Nartum Mo 9. Dezember 1991
     
    Eine DDR-Künstlerin hat festgestellt, daß«die Onkel- und Tantenpakete, die glitzernden», die jahrelang über die Grenze gingen, gar nicht so viel wert gewesen seien, wie sie immer angenommen. Nun, ich kenne Leute, denen das Paketeschicken über die Jahre ziemlich sauer geworden ist, und daß drüben jemand die Liebesgaben zurückgeschickt hätte, davon hab’ ich noch nichts gehört.
     
    9 Uhr
    Beim Zahnarzt im Wartezimmer ein sogenanntes«Adventsgesteck»mit weißer Kerze und lila Schleife.

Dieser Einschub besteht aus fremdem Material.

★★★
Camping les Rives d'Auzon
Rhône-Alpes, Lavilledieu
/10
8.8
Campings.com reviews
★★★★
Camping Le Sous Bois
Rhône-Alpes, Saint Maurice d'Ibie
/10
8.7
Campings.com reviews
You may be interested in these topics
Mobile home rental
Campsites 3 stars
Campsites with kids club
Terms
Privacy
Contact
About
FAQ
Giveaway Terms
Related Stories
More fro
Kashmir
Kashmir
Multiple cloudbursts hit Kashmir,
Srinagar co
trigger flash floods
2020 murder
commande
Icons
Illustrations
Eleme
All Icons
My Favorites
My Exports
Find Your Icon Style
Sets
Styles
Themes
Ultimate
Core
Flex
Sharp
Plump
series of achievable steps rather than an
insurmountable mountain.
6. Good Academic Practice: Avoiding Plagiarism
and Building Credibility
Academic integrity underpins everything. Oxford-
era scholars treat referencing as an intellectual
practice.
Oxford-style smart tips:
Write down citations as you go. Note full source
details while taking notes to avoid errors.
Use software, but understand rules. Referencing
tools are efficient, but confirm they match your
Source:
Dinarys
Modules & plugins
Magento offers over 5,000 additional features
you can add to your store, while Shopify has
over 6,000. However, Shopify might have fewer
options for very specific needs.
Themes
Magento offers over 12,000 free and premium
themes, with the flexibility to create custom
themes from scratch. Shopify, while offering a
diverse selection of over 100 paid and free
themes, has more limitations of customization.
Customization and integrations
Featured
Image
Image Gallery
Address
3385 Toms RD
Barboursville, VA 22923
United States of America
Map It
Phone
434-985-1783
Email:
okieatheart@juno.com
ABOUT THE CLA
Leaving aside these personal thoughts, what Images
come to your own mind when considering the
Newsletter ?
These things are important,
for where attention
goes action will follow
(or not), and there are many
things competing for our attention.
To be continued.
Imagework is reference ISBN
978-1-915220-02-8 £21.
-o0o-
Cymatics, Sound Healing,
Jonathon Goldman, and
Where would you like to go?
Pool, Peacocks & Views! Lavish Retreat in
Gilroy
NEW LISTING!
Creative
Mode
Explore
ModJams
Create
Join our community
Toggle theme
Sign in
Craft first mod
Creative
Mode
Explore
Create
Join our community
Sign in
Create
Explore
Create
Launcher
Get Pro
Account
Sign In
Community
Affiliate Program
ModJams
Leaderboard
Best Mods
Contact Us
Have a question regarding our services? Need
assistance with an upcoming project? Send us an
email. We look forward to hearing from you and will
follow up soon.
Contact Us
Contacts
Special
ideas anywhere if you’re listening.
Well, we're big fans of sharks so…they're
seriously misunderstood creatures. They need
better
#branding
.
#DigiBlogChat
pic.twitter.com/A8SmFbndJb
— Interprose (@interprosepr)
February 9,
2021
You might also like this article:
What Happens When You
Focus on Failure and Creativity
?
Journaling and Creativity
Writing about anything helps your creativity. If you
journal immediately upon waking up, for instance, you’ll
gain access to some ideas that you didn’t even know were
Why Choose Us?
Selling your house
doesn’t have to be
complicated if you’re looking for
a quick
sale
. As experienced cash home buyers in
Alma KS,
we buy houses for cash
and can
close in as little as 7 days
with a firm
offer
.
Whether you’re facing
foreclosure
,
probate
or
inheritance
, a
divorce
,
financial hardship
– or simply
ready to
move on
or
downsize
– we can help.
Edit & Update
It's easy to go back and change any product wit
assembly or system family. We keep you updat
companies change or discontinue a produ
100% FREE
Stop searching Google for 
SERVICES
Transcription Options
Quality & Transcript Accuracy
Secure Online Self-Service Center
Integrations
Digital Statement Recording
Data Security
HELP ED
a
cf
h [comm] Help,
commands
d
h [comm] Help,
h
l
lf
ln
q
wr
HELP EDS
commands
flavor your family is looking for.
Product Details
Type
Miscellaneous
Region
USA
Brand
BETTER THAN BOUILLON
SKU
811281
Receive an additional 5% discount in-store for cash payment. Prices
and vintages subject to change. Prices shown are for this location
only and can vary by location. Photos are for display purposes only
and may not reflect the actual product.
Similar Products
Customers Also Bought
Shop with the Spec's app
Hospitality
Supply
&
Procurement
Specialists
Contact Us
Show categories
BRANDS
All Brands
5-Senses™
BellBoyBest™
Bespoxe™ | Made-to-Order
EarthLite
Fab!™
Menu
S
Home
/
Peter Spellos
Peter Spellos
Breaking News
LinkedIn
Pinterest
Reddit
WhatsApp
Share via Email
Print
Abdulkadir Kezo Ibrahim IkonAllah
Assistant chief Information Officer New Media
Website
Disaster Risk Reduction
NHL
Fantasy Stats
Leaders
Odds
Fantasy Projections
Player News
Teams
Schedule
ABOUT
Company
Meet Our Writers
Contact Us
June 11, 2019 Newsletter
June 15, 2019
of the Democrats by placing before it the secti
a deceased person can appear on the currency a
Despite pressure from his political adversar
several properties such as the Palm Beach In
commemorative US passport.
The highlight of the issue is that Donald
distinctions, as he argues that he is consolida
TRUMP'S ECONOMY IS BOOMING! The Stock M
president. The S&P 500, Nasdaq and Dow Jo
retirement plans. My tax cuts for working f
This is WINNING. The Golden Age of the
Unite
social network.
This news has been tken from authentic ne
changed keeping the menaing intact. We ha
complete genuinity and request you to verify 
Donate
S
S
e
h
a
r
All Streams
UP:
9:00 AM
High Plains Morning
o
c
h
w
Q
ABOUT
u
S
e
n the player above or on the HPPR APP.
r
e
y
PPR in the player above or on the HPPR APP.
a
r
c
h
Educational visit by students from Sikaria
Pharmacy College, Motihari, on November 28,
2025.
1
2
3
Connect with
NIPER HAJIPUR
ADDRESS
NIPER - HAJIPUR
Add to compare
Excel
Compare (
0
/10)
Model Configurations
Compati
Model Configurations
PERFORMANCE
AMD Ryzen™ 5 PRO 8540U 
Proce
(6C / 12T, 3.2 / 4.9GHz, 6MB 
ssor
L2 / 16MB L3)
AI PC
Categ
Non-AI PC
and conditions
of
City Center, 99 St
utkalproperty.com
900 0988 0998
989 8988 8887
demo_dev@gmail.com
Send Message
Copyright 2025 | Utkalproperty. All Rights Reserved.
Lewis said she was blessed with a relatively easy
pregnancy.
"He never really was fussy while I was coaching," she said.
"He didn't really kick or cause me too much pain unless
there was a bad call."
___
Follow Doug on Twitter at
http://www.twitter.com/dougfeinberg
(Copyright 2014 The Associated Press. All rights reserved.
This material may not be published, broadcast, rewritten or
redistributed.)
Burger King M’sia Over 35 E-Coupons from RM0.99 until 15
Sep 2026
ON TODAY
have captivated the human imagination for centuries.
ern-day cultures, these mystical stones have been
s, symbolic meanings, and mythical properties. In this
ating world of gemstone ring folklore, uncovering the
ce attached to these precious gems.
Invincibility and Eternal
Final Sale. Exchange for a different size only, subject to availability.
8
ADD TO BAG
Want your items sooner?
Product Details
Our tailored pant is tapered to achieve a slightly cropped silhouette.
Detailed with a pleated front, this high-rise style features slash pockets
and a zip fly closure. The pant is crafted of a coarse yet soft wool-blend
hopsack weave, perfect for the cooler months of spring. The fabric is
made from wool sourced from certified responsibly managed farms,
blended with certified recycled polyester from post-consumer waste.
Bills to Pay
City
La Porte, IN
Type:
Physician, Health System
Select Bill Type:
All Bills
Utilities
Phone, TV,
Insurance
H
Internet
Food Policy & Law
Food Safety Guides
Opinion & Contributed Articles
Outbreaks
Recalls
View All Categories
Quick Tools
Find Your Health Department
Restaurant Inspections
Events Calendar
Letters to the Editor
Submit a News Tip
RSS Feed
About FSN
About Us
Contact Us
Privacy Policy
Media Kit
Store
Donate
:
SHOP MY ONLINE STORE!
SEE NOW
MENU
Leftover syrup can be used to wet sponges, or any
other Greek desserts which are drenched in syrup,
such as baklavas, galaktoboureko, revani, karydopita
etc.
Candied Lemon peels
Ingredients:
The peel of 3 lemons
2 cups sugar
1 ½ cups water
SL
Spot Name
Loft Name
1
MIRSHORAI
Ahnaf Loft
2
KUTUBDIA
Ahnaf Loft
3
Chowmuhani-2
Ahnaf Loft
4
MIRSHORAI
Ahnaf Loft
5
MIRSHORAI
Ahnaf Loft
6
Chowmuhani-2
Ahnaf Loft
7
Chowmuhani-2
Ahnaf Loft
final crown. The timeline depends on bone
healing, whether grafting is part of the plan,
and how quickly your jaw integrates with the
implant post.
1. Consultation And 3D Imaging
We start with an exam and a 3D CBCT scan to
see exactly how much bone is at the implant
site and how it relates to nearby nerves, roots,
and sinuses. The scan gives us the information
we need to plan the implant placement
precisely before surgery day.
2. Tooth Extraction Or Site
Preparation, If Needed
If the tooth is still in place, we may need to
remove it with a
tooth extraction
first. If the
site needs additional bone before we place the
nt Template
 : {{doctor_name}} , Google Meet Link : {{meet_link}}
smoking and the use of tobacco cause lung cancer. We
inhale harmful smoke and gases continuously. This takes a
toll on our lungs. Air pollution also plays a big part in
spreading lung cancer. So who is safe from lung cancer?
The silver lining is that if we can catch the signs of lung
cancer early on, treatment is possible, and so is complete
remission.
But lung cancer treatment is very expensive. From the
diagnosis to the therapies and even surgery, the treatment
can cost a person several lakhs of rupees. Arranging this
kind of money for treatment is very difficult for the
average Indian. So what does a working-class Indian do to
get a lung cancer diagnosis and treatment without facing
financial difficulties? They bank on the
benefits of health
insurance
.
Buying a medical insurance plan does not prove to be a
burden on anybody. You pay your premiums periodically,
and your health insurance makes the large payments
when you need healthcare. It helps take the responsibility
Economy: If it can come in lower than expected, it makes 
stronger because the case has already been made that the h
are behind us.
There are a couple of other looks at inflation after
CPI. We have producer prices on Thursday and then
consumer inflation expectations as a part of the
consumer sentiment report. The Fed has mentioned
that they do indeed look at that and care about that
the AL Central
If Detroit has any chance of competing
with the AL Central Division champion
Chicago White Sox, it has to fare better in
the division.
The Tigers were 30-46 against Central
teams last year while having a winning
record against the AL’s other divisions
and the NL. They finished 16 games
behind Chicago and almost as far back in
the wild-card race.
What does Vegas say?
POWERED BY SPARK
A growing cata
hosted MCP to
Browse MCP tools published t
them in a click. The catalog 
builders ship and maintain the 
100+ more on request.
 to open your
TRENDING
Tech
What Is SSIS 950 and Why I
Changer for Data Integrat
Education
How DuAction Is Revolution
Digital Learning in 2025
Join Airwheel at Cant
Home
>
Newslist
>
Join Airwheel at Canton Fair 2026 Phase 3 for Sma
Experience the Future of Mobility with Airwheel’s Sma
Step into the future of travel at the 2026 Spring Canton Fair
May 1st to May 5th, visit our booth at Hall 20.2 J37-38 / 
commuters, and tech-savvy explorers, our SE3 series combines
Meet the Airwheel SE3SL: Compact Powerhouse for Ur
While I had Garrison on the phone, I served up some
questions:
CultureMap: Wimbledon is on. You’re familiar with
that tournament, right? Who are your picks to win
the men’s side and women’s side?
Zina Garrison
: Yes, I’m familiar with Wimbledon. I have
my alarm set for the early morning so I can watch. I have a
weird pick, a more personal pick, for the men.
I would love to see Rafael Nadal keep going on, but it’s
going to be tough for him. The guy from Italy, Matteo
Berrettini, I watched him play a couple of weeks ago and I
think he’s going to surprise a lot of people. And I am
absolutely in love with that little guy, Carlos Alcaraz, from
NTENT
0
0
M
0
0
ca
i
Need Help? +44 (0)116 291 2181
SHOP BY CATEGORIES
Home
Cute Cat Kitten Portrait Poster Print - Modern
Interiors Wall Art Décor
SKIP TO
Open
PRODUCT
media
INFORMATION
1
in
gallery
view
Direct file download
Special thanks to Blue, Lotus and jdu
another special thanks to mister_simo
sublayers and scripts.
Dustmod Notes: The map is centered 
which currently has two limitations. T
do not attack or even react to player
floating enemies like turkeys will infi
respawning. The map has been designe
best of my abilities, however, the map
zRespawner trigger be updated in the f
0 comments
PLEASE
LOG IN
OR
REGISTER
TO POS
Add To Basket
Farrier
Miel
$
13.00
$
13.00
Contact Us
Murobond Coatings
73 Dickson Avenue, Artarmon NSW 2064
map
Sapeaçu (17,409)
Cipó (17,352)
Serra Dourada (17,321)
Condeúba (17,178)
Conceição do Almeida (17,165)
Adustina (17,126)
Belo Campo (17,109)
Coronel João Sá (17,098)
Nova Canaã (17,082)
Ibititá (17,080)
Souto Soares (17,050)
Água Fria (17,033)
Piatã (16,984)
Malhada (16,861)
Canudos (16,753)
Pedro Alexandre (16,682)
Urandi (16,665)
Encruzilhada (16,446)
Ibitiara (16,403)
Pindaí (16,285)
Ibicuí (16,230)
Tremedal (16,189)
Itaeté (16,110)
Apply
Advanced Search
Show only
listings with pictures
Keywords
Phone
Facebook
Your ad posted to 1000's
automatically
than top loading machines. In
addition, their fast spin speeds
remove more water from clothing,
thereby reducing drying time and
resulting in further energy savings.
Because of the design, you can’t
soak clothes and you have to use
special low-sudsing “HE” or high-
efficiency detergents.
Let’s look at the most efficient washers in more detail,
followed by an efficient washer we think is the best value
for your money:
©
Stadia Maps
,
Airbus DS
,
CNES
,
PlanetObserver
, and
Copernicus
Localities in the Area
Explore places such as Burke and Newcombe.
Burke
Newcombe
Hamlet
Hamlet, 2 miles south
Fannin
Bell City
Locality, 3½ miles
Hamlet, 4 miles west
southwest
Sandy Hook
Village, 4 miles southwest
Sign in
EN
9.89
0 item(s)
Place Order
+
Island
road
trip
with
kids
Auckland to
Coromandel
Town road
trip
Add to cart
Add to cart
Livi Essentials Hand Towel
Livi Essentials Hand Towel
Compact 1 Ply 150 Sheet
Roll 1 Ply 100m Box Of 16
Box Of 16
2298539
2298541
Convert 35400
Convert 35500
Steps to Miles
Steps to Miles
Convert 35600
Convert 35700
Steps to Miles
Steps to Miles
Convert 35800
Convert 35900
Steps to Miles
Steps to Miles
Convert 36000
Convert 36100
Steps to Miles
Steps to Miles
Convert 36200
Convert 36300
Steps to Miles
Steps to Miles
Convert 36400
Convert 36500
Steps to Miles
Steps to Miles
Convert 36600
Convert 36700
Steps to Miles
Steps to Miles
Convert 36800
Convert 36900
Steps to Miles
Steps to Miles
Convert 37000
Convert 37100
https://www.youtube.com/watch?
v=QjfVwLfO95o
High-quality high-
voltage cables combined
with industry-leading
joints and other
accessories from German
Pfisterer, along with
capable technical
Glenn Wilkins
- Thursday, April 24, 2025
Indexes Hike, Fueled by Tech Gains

    Um 5 Uhr wachte ich auf, las ein Stündchen und schlief wieder ein und träumte von Pastor Mund, daß der uns besucht und uns wunderbar in unserem neuen Auto fährt.«Mit Mund fährst du gut», sollte das bedeuten, und es bezog sich auf den Termin beim Zahnarzt heute.
     
    Dieses unheimliche Schweigen um mich herum. Kaum beweisbar oder benennbar werde ich geschnitten. Das sind Erfahrungen, die ich gottlob mit Hildegard austauschen kann, sonst würde man sie mir nicht glauben. Ins Zuchthaus kam ich, weil ich das da drüben nicht mitmachen wollte, in der BRD wurde ich nicht anerkannt, weil ich nicht mitgemacht hatte, als Hanser-Autor rutschte ich eine kurze Zeit so mit durch, und dann kam man drauf, daß ich ja wieder nicht mitmachte. Jetzt werde ich geschnitten, weil ich damals nicht mitgemacht habe. Ich bin ein Nicht-Mitmacher, und das kann nicht geduldet werden in unserer Gesellschaft.«Ohne-Michel»wurde man zeitweilig genannt.